● **Your task**
Starting at the line below that contains "Tail / Rota" and ending at the line that contains "from real listeners", retype each line exactly as it stands, but omit the pictures.
>>
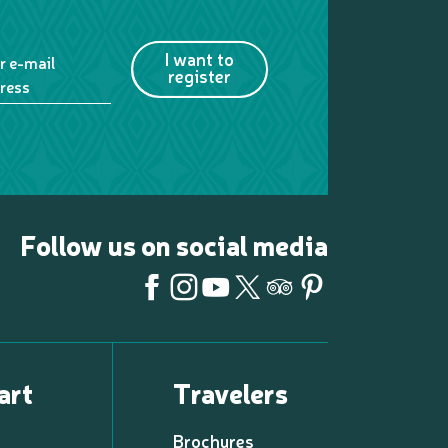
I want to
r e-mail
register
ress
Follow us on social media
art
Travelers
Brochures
<<
>>
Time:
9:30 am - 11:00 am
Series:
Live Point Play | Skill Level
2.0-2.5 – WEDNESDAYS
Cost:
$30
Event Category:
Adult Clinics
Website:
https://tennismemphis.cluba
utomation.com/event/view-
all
<<
>>
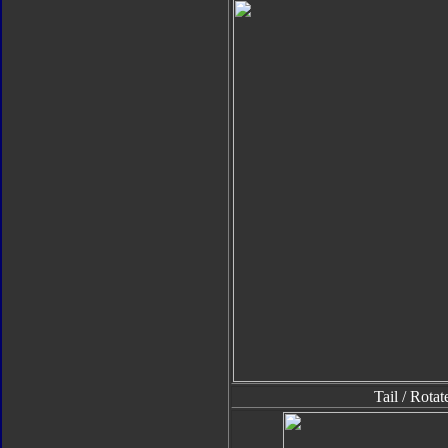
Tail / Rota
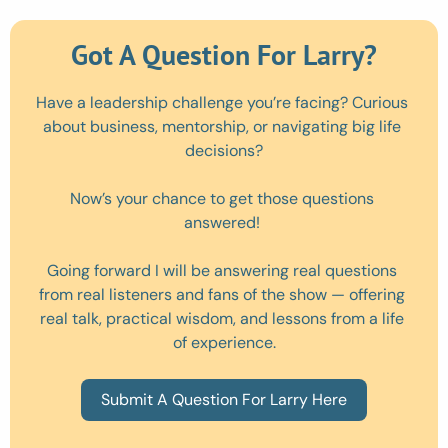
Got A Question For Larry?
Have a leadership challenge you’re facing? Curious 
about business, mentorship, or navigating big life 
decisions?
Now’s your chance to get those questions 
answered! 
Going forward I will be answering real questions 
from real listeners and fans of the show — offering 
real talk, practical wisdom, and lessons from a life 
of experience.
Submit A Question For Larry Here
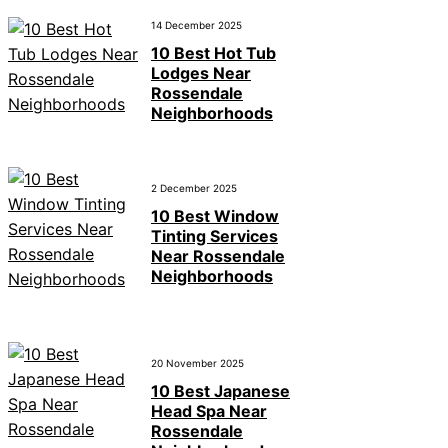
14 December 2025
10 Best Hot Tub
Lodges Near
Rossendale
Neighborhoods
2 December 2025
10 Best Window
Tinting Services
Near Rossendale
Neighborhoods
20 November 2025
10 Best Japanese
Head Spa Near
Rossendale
<<
● **Result of this exercise**
Tail / Rota
Got A Question For Larry?
Have a leadership challenge you’re facing? Curious 
about business, mentorship, or navigating big life 
decisions?
Now’s your chance to get those questions 
answered! 
Going forward I will be answering real questions 
from real listeners and fans of the show — offering 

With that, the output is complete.